Schwere strafrechtliche Vorwürfe

«Wir übergeben alle Beweise, die wir ermittelt haben, nun dem Justizministerium», sagte der Vorsitzende des Untersuchungsausschusses, Thompson, am Montag. Und das seien viele: «Wir haben über 1000 Zeugen befragt. Wir haben praktisch jede Person einvernommen, die sich äussern wollte, und haben eine Million Beweise». Tatsächlich hatten verschiedene Zeugenaussagen vor dem Ausschuss in den letzten Monaten immer wieder zu reden gegeben. Beispielsweise diejenige der ehemaligen Mitarbeiterin Cassidy Hutschinson, die Trump im Sommer bei einer Einvernahme vorwarf, er sei sich über die Möglichkeit, dass es am 6. Januar 2021 zu Gewalttaten kommen werde, sehr wohl schon im Voraus bewusst gewesen. Belastende Aussagen machte auch beispielsweise Trumps ehemaliger Justizminister William Barr.

Das Komitee kommt zum Schluss, dass ausreichend Hinweise bestünden, dass sich Trump vier Straftatbeständen schuldig gemacht hat.  Zum einen habe er zum Aufstand angestiftet. Zum anderen habe er ein offizielles Verfahren behindert (die Beglaubigung der Wahl) und sich an einer Verschwörung zum Betrug des amerikanischen Staates und an der Verschwörung zur Äusserung einer Falschaussage teilgenommen.

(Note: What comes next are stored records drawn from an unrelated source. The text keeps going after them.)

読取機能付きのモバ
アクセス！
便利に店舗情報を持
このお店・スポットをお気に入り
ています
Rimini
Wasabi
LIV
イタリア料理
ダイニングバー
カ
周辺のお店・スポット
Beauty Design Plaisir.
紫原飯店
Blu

Letzteres bezieht sich auf die Lüge, die Wahl sei «gestohlen» worden. Insbesondere der Straftatbestand des Aufstandes wiegt schwer: Das Strafmass geht bis zu zehn Jahren Gefängnis, und bei einer Verurteilung könnte Trump kein politisches Amt mehr übernehmen.

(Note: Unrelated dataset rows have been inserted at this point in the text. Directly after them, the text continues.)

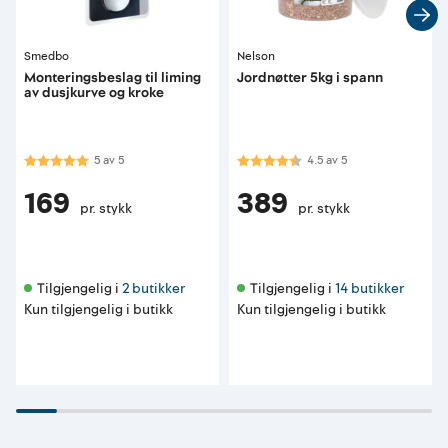
Smedbo
Nelson
Monteringsbeslag til liming
Jordnøtter 5kg i spann
av dusjkurve og kroke
Karakter:
5.0 av 5 mulige
Karakter:
4.5 av 5 mulige
5
av
5
4.5
av
5
169
389
pr. stykk
pr. stykk
Tilgjengelig i 
2 butikker
Tilgjengelig i 
14 butikker
Kun tilgjengelig i butikk
Kun tilgjengelig i butikk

Justizministerium entscheidet

Jetzt liegt der Ball beim Justizministerium, das entscheiden muss, ob tatsächlich ein formelles Strafverfahren eingeleitet wird oder nicht. Das ist für Justizminister Merrick Garland ein heisses Eisen, gehört er doch der Regierung Biden an – dem politischen Gegenspieler Trumps. Garland hat bereits einen Sonderermittler eingesetzt, der am Ende seiner Ermittlungen dann auch entscheiden soll, ob Anklage erhoben wird – wobei auch dann Garland das letzte Wort behält.

Nebst Trump empiehlt das Komitee, auch gegen weitere Personen aus dem Umfeld Trumps strafrechtlich vorzugehen. Dabei dürfte vor allem der Rechtsprofessor John Eastman ins Zentrum rücken, der Trump über längere Zeit darin beraten hatte, mit welchen juristischen Kniffen der Republikaner seine Wahlniederlage doch noch in einen Sieg hätte umwandeln können.

Der Schlussbericht des Comitees mit allen Protokollen der Einvernahmen soll bis Mittwoch veröffentlicht werden.